#treatment - Shoulder
- Instability of the acromioclavicular joint (ACJ) usually occurs as a result of ‘high-energy’ trauma
- Depending on the degree of instabilty treatment may require physiotherapy with or without surgical intervention
- Early surgery aims to allow the ligaments torn during the dislocation to heal
- Surgical reconstruction can be performed later using either synthetic materials or tendon grafts
- Cases can be performed using open or arthroscopic (keyhole) surgical procedures
The majority of injuries to the acromioclavicular joint (ACJ), which lies between the outer end of the collar bone (clavicle) and part of the the shoulder blade (scapula) called the acromion, are sprains. These normally occur after a fall or tackle where the structures that normally control the joints stability are loaded and partially torn. Most sprains although painful will settle with time, applied ice and physiotherapy to rehabilitate the injured area. If these structures are completely disrupted and the joint is rendered unstable, early surgery may be required. In some cases of longstanding instability of the joint reconstructive surgery may be required to restore more normal relationships between the scapula and clavicle.

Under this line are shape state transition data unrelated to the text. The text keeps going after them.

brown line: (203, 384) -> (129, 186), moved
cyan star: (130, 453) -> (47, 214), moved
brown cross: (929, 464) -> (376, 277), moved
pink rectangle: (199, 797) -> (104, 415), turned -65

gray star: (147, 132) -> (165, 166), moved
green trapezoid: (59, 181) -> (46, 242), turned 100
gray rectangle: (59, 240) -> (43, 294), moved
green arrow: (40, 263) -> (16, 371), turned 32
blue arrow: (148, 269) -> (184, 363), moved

The ACJ relies for stability on tough fibres surrounding the joint (capsule) and on two ligaments running between part of the shoulder blade called the coracoid and the clavicle (coronoid and trapezoid). Complete disruption of all three structures will result in instability.

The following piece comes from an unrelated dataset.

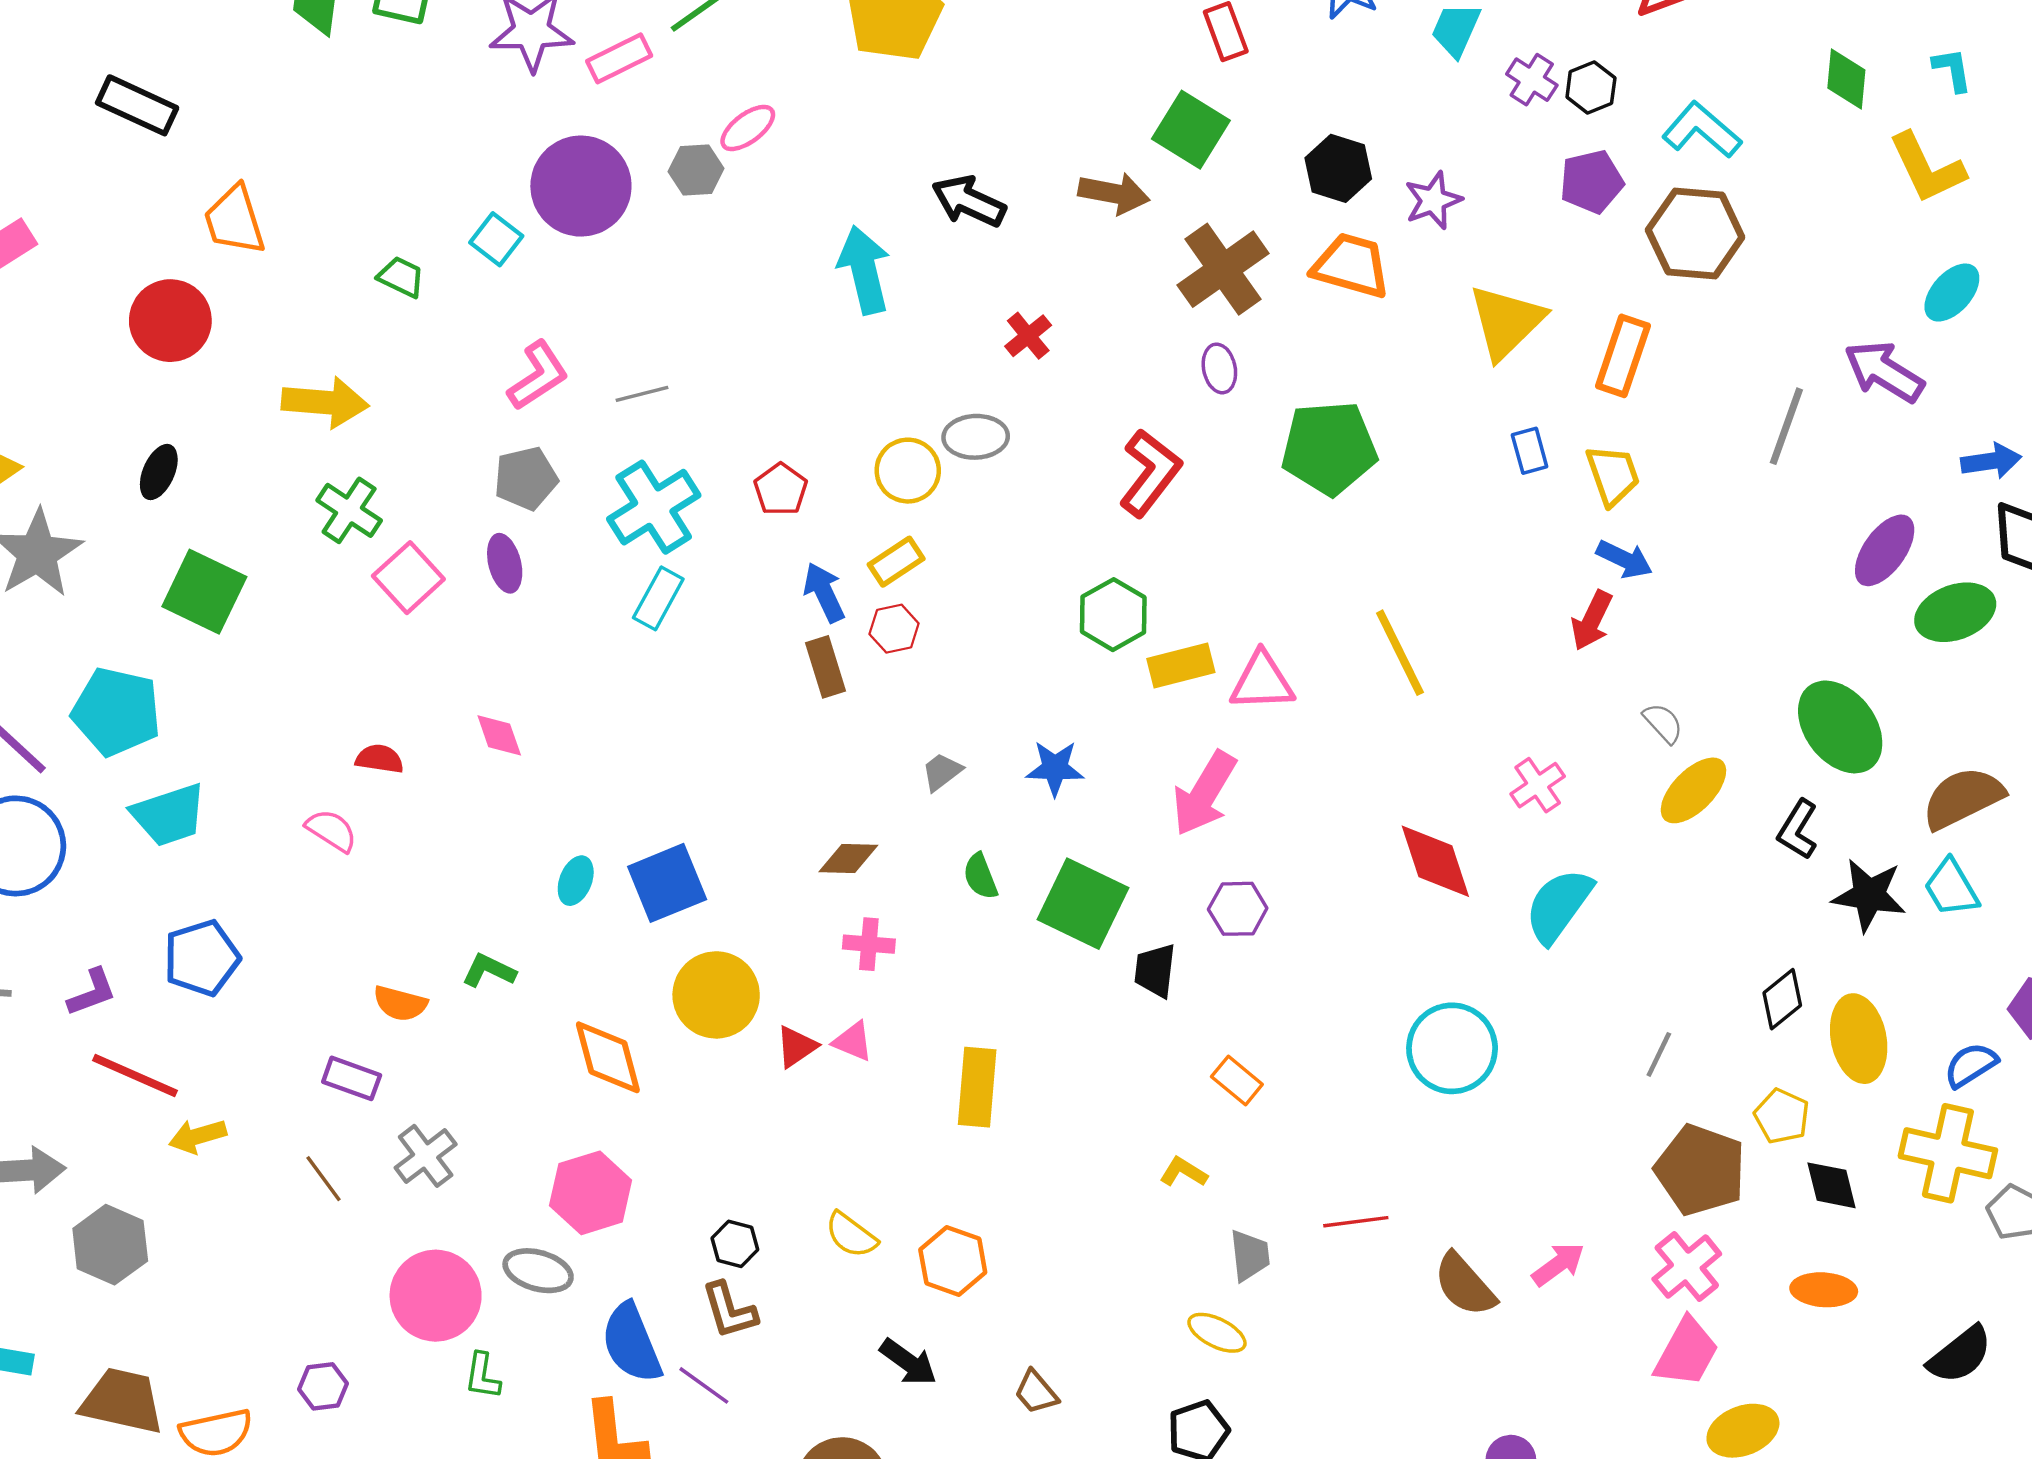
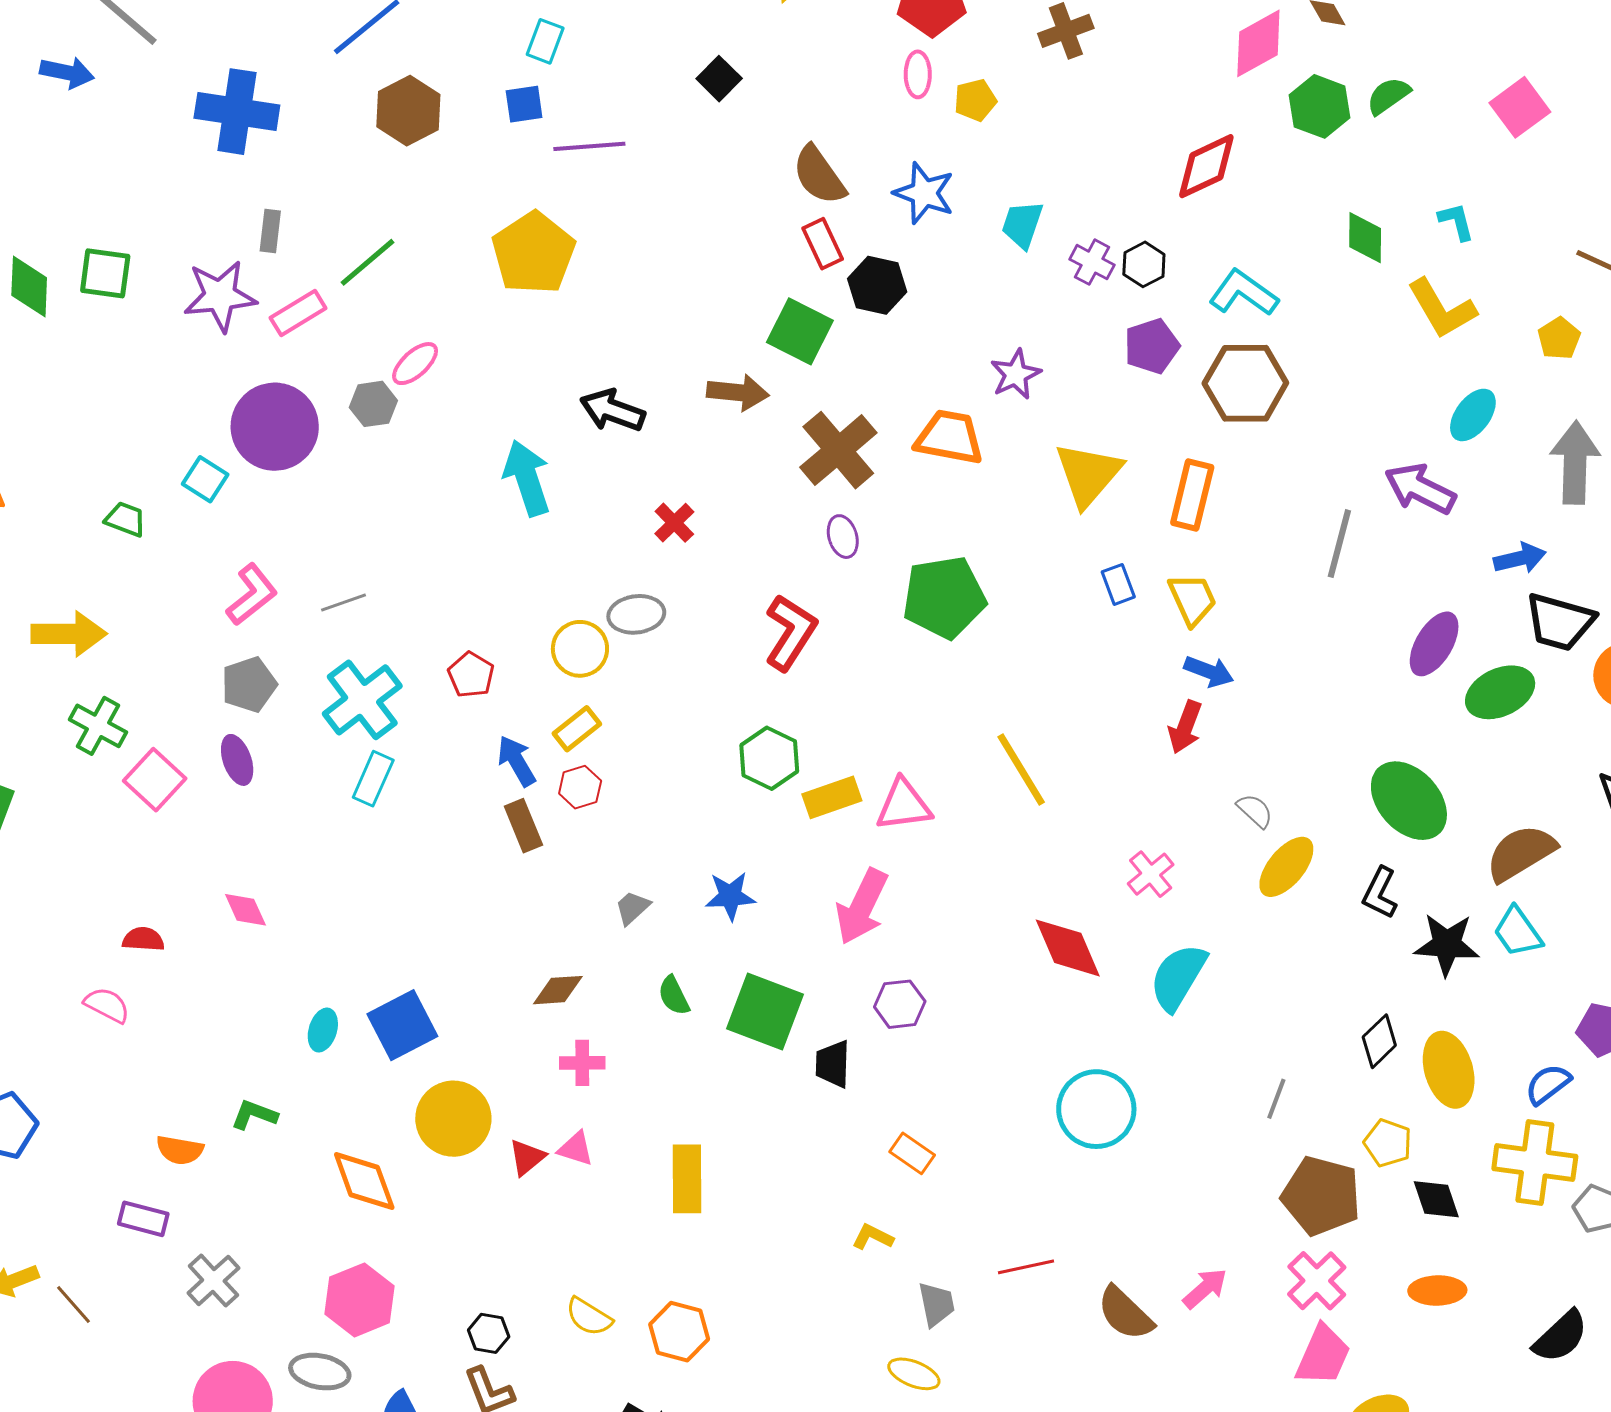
black hexagon: (1338, 168) -> (877, 285), moved
brown line: (323, 1179) -> (74, 1305), moved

The appropriate treatment choice is dependant on a number of factors including the degree of instability. How recently the injury occurred, the patterns of structures injured and the anticipated level of activity that the individual wishes to undertake, all have an impact on the appropriate treatment options.
Most surgeons would agree that with sprains or minor injuries that surgery is inappropriate. Where significant disruption has occurred the options lie between early intervention (preferably within the first 2 weeks) using either open or arthroscopic (keyhole) surgery or an initial non-operative approach and then review to see whether the individual is symptomatic or needs to have a delayed reconstruction.